Charles tecleó: «Doctor Thomas Henderson, Canadá», en Google. Al cabo de pocos segundo apareció una dirección.

—¡Oh, no sé! No puedo…

—Demasiado tarde. —Charles marcó el número que salía en la pantalla y le tendió el auricular.

—Buenos días. Despacho del doctor Henderson.

—No puedo hacerlo, Charles… —empezó a decir Freya—. ¡Ah! Buenos días. ¿El doctor Henderson?

—Sí, buenos días, señora. ¿En qué puedo ayudarla?

—¿Podría hablar con él?

—La paso. ¿Quién lo llama?

—Freya Temple.

—Un momento, por favor.

Freya temblaba y Charles se levantó para que pudiera sentarse. Ella oyó que alguien descolgaba.

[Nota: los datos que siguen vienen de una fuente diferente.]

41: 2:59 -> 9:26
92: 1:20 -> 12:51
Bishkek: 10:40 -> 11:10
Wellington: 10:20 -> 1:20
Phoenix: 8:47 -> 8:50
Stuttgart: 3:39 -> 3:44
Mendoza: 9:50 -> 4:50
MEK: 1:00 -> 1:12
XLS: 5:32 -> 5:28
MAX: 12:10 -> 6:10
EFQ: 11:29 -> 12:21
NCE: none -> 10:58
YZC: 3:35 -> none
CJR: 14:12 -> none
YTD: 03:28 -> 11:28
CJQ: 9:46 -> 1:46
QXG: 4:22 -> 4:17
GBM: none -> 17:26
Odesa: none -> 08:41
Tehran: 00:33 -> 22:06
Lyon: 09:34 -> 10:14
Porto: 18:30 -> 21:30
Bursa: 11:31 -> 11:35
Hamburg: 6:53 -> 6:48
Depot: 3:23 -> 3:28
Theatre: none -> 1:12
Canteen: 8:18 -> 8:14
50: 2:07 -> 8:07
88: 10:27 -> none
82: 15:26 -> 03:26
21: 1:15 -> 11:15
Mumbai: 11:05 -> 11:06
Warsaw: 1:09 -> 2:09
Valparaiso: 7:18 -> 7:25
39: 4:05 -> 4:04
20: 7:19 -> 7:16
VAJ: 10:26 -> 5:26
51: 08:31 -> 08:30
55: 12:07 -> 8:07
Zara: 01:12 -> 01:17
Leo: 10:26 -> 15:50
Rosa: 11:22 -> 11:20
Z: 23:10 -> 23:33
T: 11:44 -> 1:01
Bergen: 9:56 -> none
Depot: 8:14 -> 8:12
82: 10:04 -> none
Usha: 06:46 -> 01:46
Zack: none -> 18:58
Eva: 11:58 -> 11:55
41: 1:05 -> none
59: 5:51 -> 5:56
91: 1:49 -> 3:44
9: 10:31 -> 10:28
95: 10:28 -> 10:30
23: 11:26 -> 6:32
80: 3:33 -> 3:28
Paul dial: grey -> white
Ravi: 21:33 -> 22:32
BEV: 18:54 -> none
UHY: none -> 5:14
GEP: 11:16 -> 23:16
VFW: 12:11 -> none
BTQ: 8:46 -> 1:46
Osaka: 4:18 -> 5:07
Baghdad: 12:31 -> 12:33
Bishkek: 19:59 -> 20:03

—Buenos días. Tom Henderson.

El corazón le latía aceleradamente.

—¿Tom? ¿Eres tú? —Tenía la misma voz, exactamente igual. No podía ser. Fue como si los años no hubieran pasado y recordó cómo se sentía al abrazarlo, cómo le brillaban los ojos al sonreír, lo mucho que lo amaba.

El hombre se rio.

—Sí, soy yo. ¿Quién es?

—Soy Freya. —A lo mejor la había olvidado después de tanto tiempo—. Quizá no recuerdes… Trabajamos juntos con Beth.

—¿Beth? —Freya esperó hasta que dijo—: ¿El doctor Bethune? ¡Oh, ya entiendo! Usted quiere hablar con mi padre, con Tom Henderson Senior.

Freya se dio una palmada en la frente.

—Por supuesto…

—Dígame: ¿es usted esa Freya? Esa de la que siempre hablaba tras la muerte de mamá?

«Esa Freya», pensó ella.

—Eso espero.

Él se rio.

—¡Vaya! Esto le habría encantado.

Se le cayó el alma a los pies.

—¿Quiere decir que Tom…?

—Siento decirle que papá murió la primavera pasada.

—Cuánto lo siento… —Freya notó las lágrimas agolpándose—. Siento tremendamente su pérdida.

—Dios. —Suspiró—. Echo de menos a papá todos los días. Sin embargo, ¿sabe usted?, mi hijo es su viva imagen.

—¿Tuvo… tuvieron ustedes una vida agradable?

—La mejor. Cuando papá volvió de China en 1942 se casó con mi madre. Tuvieron seis hijos…

—¿Seis? —Freya rio entre lágrimas.

—Ya sabe cómo era papá, siempre le encantaron los niños.

Freya se acordó de él jugando con los críos en la calle, en Madrid, haciéndoles payasadas y dándoles caramelos.

—Imagino que fue un padre maravilloso.

—Mamá y papá pasaron cincuenta años juntos. Vivieron para ver a sus nietos, que fue lo que él siempre quiso.